The NFU is urging farmers to respond to a consultation seeking to reduce ammonia emissions from urea fertilisers, as it 'will impact the way we farm'.
Three policy options are set out in Defra's consultation for cutting ammonia emissions by regulating the use or sale of solid urea – liquid urea would be excluded from any new rules.
Defra says the emissions are harmful to natural habitats as well as to human health, with 87% coming from agriculture, of which 18% is attributed to inorganic fertiliser application.
The government has committed to reduce the pollutant by 8% of 2005 levels by 2020, and a 16% reduction by 2030.
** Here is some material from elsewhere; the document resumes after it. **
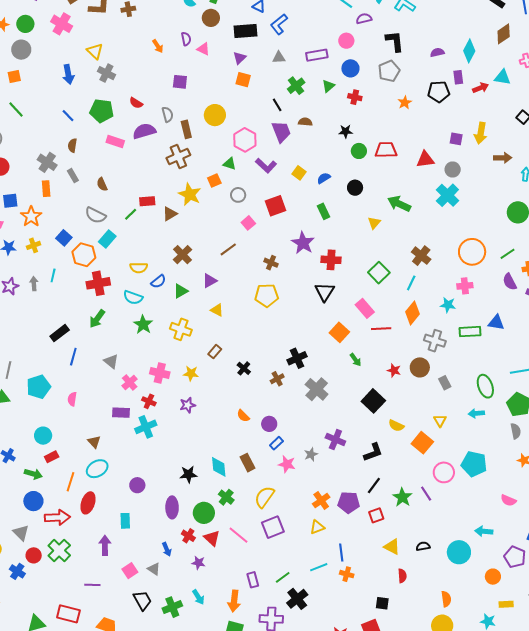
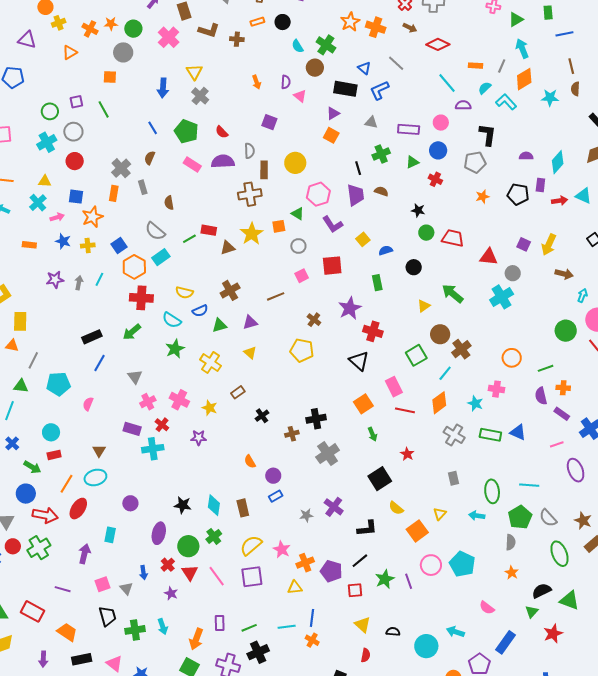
orange circle: (472, 252) -> (512, 358), size x0.7
black triangle: (325, 292) -> (359, 361), turned -35
brown circle: (420, 367) -> (440, 334), moved
pink star: (287, 464) -> (282, 549), moved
Three options have been presented, including a total ban on solid urea fertilisers, or a requirement to stabilise them with the addition of a urease inhibitor - a chemical that helps slow the conversion of urea to ammonium.
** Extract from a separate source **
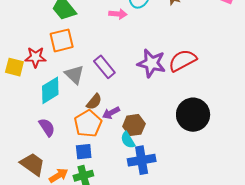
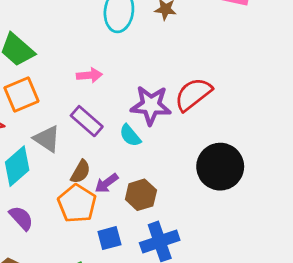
pink arrow: (118, 14) -> (89, 75), moved
cyan semicircle: (128, 140) -> (130, 135), moved
blue square: (84, 152) -> (109, 238), moved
Defra is also looking at a requirement to restrict the spreading of solid urea fertilisers so they can only be used from 15 January to 31 March.
The NFU has urged farmers to respond to the 'important' consultation, which closes for responses on 26 January 2021.
The union's combinable crops board chair, Matt Culley said urea was the most commonly used form of nitrogen fertiliser in the world, and an important tool for farmers in producing food.
He said it offered several advantages when used alongside ammonium nitrate, as well as helping to maintain a competitive fertiliser market in the UK.
"British farming is committed to playing its part in tackling climate change and has a goal to reach net zero by 2040," Mr Culley added.
"The NFU is asking government to support that ambition without resorting to removing a valued product like urea from the market.”
Defra Secretary George Eustice explained that any changes would need to be made in a way that was 'realistic and achievable' for farmers.
“Ammonia emissions are causing harm to sensitive and important habitats by making soils more acidic which damages the growth of some plant species, impacting on biodiversity.
"They are also harmful to human health, and we welcome views on how we can address their use in agriculture so that we can all breathe cleaner air.
“We are committed to working with farmers to help them do this," Mr Eustice said.
The fertiliser consultation opened on 3 November 2020, with a deadline for responses set for 26 January 2021.